- Work task -
Return the entries that follow exactly, with no images.

- Listed entries -
*** Block opens ***

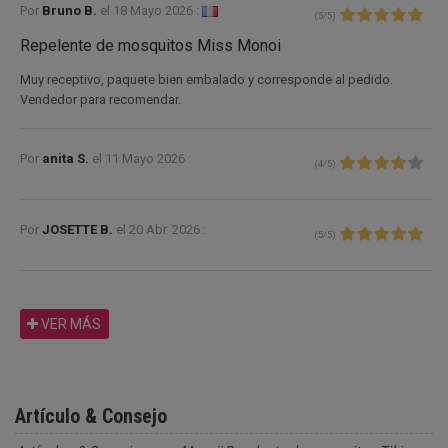
Por
Bruno B.
el
18 Mayo 2026 :
(
5
/
5
)
Repelente de mosquitos Miss Monoi
Muy receptivo, paquete bien embalado y corresponde al pedido.
Vendedor para recomendar.
Por
anita S.
el
11 Mayo 2026 :
(
4
/
5
)
Por
JOSETTE B.
el
20 Abr. 2026 :
(
5
/
5
)
VER MÁS
Artículo & Consejo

*** Block closes ***

- Solution to this problem -
Por
Bruno B.
el
18 Mayo 2026 :
(
5
/
5
)
Repelente de mosquitos Miss Monoi
Muy receptivo, paquete bien embalado y corresponde al pedido.
Vendedor para recomendar.
Por
anita S.
el
11 Mayo 2026 :
(
4
/
5
)
Por
JOSETTE B.
el
20 Abr. 2026 :
(
5
/
5
)
VER MÁS
Artículo & Consejo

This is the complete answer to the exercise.